There was no water under the bridge; as in other near-death episodes, it served as a point from which there is no return -- a final entrance in the afterlife (others see a hedgerow or wall or door or valley or gate (thus: the "valley of the shadow of death" and St. Peter as "gatekeeper"). Indeed, Irving soon found himself back in the world. His account brings up another one that has crossed our desks from a Protestant, Bob Hoshor, in Ohio, who "died" in 2010 and also saw a place -- to the shock of his wife, who was a minister -- resembling purgatory. 

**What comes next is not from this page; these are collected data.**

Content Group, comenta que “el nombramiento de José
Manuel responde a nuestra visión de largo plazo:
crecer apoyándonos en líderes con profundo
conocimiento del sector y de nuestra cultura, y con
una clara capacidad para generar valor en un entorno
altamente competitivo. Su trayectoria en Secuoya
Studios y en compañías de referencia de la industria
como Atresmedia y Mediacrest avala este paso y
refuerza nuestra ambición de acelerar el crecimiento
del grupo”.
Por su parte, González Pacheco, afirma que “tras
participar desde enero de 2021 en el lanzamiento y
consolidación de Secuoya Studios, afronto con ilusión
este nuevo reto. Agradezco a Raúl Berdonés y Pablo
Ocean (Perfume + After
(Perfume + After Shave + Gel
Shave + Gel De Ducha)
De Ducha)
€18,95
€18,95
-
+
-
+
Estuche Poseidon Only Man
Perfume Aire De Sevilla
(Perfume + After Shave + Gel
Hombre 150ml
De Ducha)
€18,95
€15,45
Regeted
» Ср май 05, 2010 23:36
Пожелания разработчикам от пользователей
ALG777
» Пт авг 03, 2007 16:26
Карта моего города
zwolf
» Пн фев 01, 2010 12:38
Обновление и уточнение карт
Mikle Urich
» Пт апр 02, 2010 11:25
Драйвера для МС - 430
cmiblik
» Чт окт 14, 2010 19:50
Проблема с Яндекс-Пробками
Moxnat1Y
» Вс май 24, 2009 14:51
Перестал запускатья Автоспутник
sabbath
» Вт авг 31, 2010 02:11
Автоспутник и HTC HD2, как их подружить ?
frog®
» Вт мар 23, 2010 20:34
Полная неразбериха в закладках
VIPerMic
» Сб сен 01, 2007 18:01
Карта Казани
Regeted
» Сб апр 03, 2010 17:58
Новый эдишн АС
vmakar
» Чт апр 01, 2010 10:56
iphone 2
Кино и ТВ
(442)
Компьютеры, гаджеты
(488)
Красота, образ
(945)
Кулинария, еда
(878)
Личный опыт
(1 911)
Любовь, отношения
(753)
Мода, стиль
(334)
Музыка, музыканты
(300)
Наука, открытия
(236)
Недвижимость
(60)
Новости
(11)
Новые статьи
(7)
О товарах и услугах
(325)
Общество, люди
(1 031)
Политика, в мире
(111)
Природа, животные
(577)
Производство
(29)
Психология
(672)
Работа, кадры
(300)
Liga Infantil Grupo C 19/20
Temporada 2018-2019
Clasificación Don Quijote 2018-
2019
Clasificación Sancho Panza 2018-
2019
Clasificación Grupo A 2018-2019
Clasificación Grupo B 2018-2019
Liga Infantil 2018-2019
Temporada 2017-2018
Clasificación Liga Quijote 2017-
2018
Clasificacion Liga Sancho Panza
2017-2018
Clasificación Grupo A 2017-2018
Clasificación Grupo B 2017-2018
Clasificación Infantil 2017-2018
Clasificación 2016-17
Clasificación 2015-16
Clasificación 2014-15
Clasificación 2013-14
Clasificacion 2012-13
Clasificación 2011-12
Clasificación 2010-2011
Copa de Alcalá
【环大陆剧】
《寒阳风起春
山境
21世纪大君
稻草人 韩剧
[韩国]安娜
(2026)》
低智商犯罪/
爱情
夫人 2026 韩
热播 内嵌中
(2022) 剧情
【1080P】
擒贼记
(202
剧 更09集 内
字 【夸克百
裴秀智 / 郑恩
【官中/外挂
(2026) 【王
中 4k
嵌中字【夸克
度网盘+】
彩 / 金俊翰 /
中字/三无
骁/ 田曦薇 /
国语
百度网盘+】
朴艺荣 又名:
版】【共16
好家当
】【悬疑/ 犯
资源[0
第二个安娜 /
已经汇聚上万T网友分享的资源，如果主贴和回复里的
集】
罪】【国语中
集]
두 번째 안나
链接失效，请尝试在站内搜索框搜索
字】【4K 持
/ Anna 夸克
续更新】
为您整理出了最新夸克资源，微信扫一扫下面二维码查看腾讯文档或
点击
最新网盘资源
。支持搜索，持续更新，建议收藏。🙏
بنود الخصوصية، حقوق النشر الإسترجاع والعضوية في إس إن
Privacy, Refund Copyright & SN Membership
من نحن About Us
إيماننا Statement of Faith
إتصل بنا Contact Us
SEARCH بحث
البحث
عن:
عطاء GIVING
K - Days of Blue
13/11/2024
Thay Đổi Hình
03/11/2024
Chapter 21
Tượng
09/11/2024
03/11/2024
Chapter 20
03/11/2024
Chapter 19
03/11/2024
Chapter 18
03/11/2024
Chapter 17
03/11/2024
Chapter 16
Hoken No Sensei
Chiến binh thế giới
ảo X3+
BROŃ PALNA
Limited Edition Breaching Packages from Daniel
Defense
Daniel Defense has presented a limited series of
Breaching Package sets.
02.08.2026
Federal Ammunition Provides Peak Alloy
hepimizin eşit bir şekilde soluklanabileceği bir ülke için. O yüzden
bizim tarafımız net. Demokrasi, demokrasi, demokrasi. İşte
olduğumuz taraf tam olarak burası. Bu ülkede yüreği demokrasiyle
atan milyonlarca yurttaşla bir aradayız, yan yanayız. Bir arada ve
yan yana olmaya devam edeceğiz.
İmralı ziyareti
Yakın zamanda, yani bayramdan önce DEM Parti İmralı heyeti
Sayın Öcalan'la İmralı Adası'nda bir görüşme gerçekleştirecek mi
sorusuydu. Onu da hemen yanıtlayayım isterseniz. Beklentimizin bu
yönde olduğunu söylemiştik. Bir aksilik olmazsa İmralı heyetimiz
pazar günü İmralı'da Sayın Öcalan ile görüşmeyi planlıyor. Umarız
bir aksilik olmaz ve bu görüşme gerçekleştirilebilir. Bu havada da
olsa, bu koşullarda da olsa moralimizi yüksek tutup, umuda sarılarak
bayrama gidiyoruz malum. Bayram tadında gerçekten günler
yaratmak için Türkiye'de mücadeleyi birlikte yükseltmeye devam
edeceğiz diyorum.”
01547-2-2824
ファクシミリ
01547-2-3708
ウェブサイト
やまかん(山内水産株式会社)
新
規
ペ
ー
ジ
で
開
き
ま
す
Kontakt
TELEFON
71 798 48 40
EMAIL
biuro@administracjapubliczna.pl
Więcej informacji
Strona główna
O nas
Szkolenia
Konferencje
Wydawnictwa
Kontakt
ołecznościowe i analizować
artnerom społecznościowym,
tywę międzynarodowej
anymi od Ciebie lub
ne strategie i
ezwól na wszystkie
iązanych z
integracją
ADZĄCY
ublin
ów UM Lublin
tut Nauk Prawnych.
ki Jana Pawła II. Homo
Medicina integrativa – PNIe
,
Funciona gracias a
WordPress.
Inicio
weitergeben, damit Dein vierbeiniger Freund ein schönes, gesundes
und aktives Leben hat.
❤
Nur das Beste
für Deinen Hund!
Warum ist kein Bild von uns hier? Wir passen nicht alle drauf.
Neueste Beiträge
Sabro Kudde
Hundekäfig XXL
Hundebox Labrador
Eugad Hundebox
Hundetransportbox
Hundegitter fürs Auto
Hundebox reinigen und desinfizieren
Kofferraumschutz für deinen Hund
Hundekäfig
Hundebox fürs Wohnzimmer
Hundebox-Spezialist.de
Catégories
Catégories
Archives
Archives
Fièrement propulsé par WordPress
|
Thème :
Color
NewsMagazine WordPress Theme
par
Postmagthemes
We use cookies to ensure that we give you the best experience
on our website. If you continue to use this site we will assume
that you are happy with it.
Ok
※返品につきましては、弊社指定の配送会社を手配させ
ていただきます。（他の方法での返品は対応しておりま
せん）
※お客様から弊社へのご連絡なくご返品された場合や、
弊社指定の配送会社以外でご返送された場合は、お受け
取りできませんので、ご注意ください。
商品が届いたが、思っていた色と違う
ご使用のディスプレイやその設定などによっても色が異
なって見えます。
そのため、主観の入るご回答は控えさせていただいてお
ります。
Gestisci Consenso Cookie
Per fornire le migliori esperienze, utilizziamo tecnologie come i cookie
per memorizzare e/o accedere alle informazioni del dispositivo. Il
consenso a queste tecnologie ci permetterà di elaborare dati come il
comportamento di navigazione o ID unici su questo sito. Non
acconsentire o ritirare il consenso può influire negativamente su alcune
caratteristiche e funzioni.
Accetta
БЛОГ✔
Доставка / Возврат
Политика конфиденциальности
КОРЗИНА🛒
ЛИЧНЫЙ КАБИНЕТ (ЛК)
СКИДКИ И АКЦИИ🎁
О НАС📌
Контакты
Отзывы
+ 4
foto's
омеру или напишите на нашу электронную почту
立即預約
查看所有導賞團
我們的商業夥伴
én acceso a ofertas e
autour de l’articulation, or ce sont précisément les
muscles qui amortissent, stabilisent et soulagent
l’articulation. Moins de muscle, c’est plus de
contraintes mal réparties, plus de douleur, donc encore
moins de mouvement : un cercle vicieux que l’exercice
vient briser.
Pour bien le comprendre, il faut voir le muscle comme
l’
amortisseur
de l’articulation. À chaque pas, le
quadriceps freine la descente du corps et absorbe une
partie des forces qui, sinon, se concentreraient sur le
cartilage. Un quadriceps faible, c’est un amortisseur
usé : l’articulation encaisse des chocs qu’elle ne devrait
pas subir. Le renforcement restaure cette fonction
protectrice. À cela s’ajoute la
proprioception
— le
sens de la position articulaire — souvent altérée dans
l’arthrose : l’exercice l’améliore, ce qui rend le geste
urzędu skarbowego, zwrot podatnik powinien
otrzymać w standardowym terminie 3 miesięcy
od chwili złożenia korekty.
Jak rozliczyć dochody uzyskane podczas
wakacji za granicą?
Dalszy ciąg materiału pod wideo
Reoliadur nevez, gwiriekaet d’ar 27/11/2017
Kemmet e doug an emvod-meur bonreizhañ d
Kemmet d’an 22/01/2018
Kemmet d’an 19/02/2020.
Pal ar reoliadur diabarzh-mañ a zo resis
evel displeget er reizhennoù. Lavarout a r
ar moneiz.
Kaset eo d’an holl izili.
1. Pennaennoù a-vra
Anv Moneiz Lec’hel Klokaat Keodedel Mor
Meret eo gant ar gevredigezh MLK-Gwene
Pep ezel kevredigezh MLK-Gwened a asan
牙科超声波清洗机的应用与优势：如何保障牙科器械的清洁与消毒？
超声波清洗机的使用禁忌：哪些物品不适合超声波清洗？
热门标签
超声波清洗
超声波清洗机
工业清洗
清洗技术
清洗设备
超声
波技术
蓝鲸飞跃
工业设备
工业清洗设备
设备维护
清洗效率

In the case of Hoshor -- clinically dead for 21 minutes (during heart surgery) -- it was seeing spirits in the hospital -- souls that still wandered the rooms and seemed trapped because they had not forgiven whoever had harmed them (something Irving had done right from the beginning, refusing even to tell police, initially, the names of those who beat him). 

We'll have more on the Hoshor account next week. One spirit he allegedly saw was a girl who seemed engulfed in the smell of smoke. Later, in a prayer revelation, his wife claimed to have learned that it was a woman who had been brutally assaulted and burned in a home. She was unable to forgive. Another was a man trapped in a burning car who bitterly blamed his parents for a drinking problem that got him into the accident. "Bob saw other 'spirits' floating around the hospital, but he couldn't see their faces like he could the young girl and the young man in the car wreck," writes his wife, Lois. "He said that no one knows what happens in hospitals and that there were spirits all around the place. He then asked if we could smell the smoke as he began to cry. He said the little girl was trapped behind the wall and unable to get out." 

We see the similarities. Others have likewise testified that hospitals are a place where we should use sacramentals like Holy Water because of the spiritual dynamics. Many are the accounts from nurses (see: The Spirits Around Us). 

But the point here: forgiveness. It was what bound those spirits that Hoshor saw -- while in Irving Goldberg's case he had forgiven his tormentors to the point where, in later years, when one of the three boys -- now an adult -- was in the hospital at the same time, having a cat scan, Irving went to see him and let him know he had completely forgiven him! "It's what Christ did from the Cross, right?" says the accountant off-handedly. 

And so Heaven -- not purgatory (or a place in-between) -- had been his destination. What grace! 

What a lesson. 

Forgive, forgive, and forgive to the very end and head for the Blessed Mother in the Light beyond the trials of this place called earth.